Meyerise Hits New Psf Price High 2771 Psf

Posted on December 20, 2024

as demand for new homes jumps#1 in Singapore: District 9 makes record high PPI gainCondo prices hit record high in Q3

The Meyerise achieved a new price peak when a 1,270 sq ft unit was sold for $3.52 million on Dec 6. (Photo: Samuel Isaac Chua / EdgeProp Singapore)

The Meyerise, a freehold condo, emerged as the top choice among private condos that saw a new psf-price high in the week from Nov 29 to Dec 6.A unit on the 24th floor changed hands for $3.52 million on Dec 6, setting a new price record of $2,771 psf. This is slightly above the previous price peak of $2,764 psf, which was achieved in Oct 2019. The previous record was set when a larger, 1,819 sq ft condo unit on the 28th floor was purchased for $5.03 million.The sellers of the unit sold had bought it a few years ago, in May 2016, for an estimated $2.32 million, or $1,830 psf, making a profit of about $1.2 million over around eight years.The Meyerise has seen a total of nine units sold this year at an average price of $2,405 psf. The most expensive unit to change hands this year is the 2,056 sq ft, four-bedroom-plus-study unit on the seventh floor, which went for $4.5 million, or $2,189 psf, in October 2020. Completed in 2015, The Meyerise is a 239-unit freehold condo located on prime District 15’s Meyer Road. It features twin 31-storey residential towers, with apartment units ranging between two- and four-bedroom configurations spanning 872 to 5,490 sq ft.

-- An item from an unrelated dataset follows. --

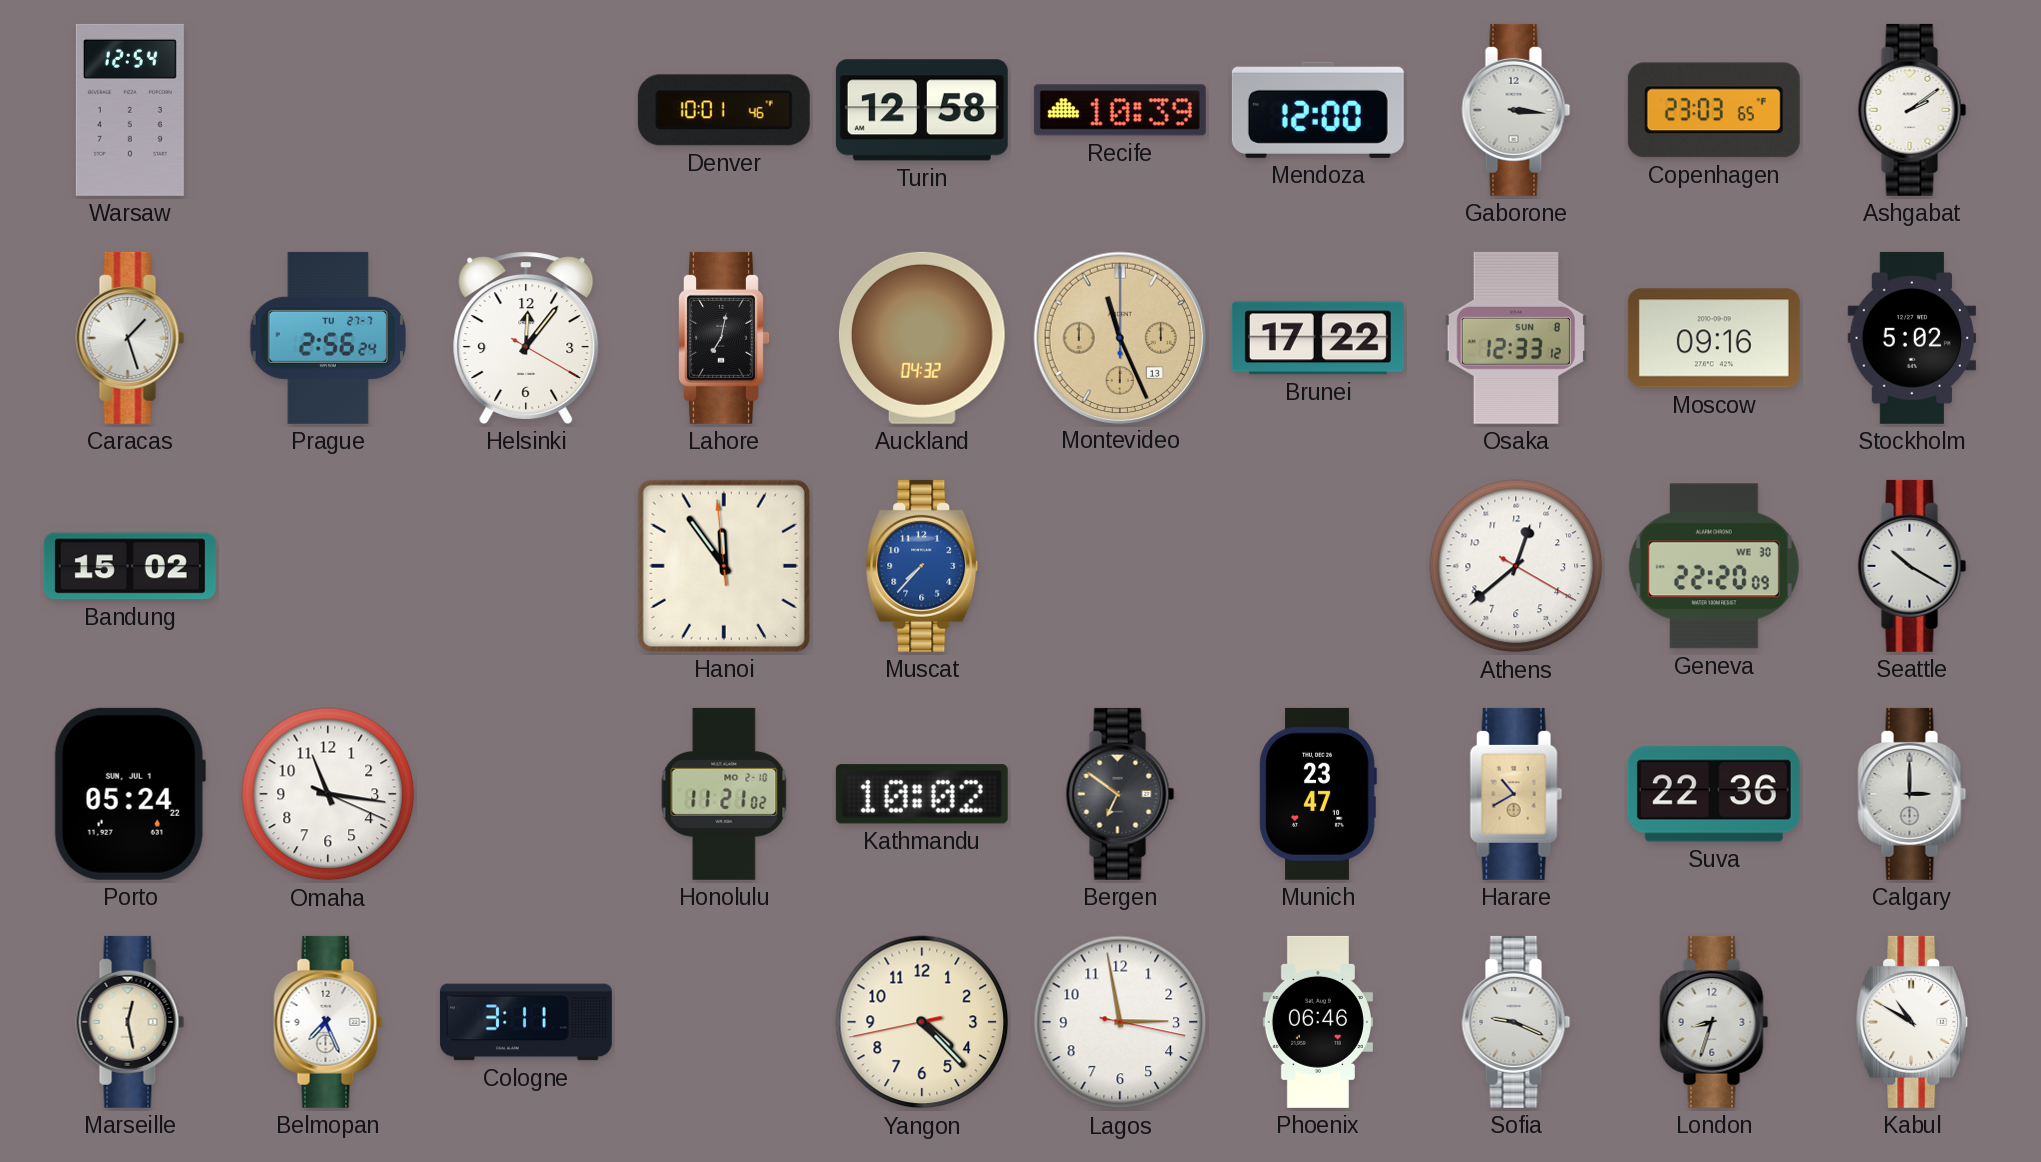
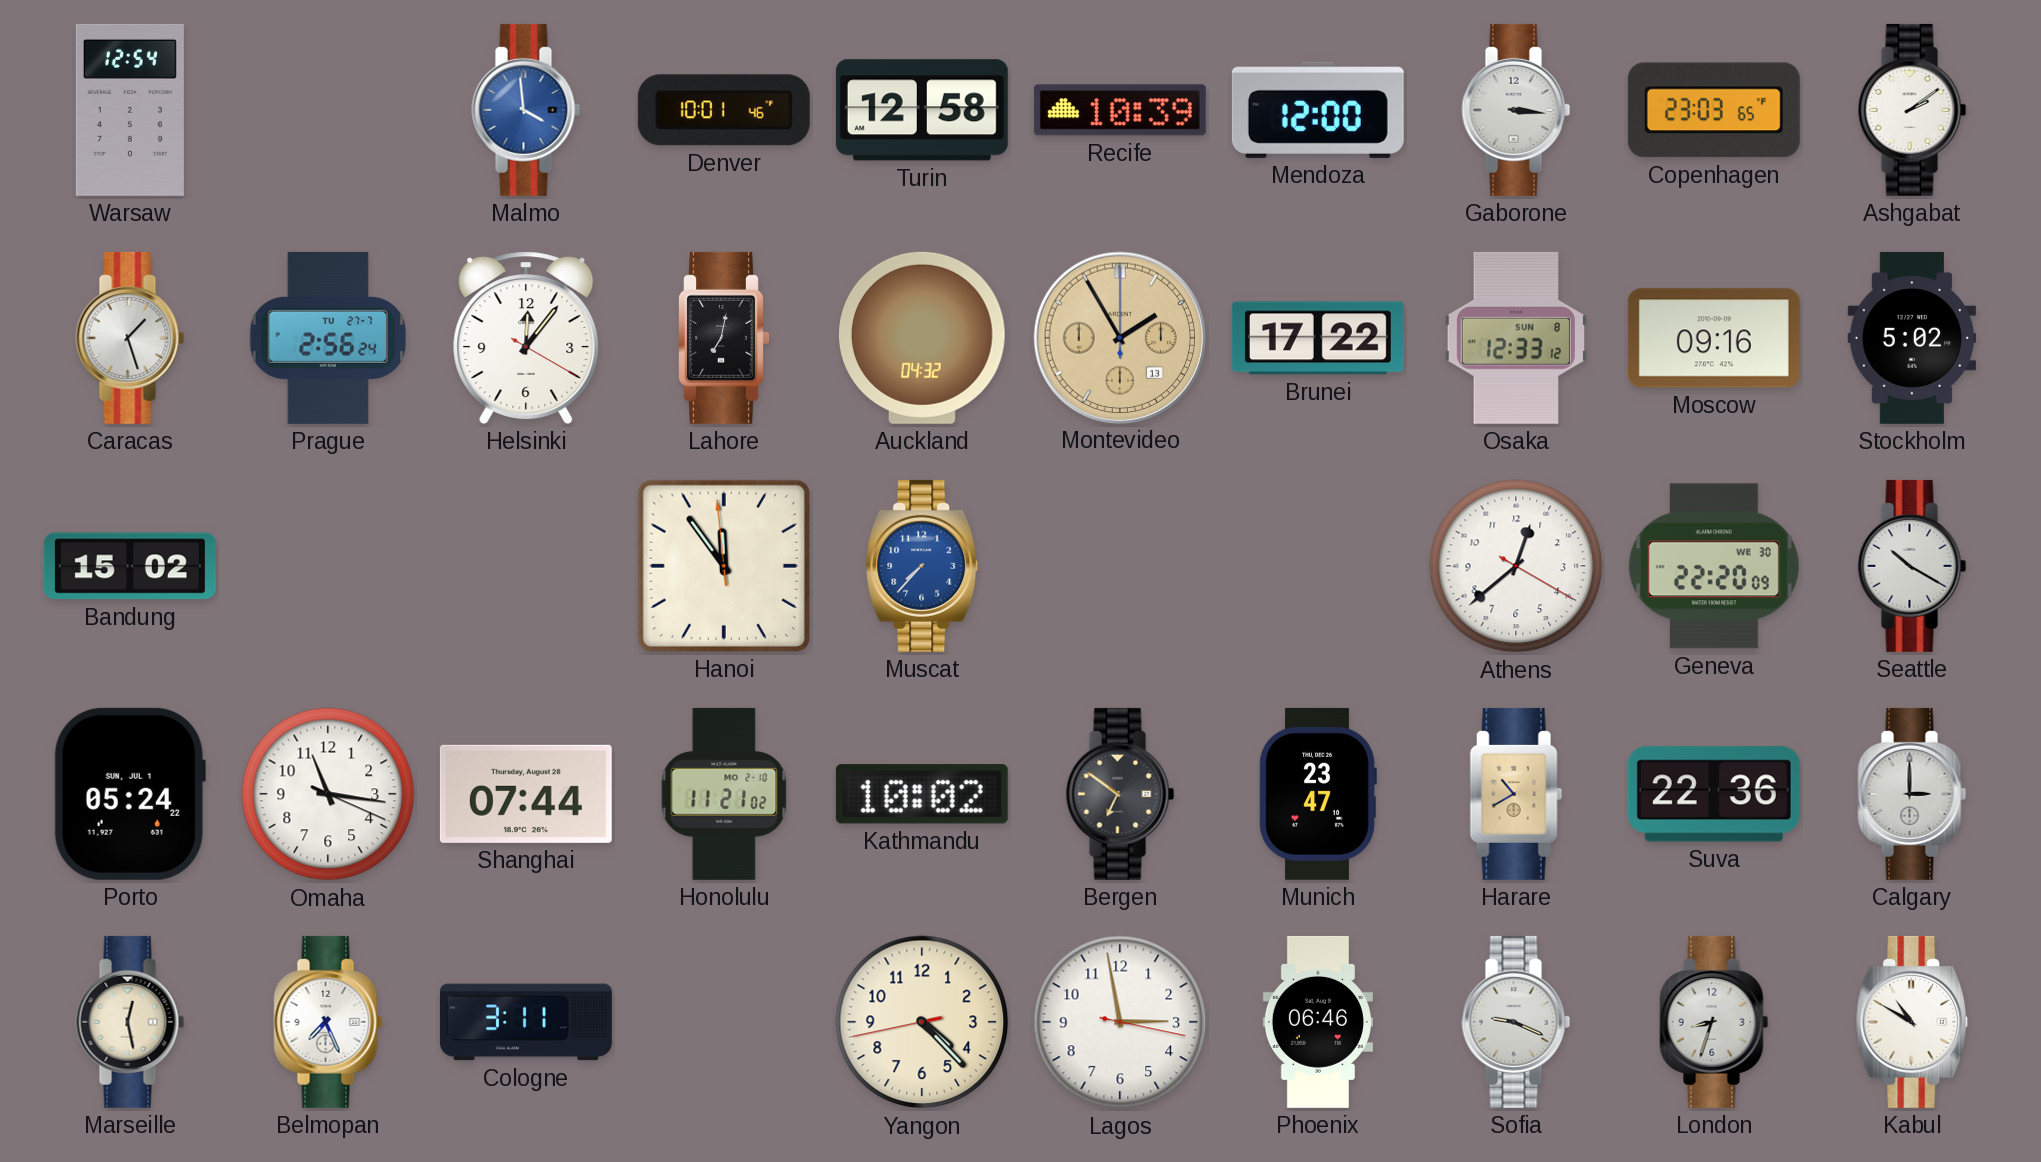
Malmo: none -> 3:59
Montevideo: 11:26 -> 1:55
Shanghai: none -> 07:44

Freehold condo The Imperial, located on Jalan Rumbia in District 9, was the second project to register new priciest transactions during Dec 29 to Dec 6. (Photo: Samuel Isaac Chua / EdgeProp Singapore)

The Imperial, a 187-unit freehold condo located on Jalan Rumbia in District 9, came in second with a new high of $2,624 psf when a unit on the 14th floor fetched $3.7 million on Dec 5.The latest transaction surpasses the previous price record of $2,566 psf – a 2006-built 1,356 sq ft, three-bedroom unit that exchanged hands in May 2019 for $3.48 million. This marks a 2.3% increase over the previous high, in terms of psf price.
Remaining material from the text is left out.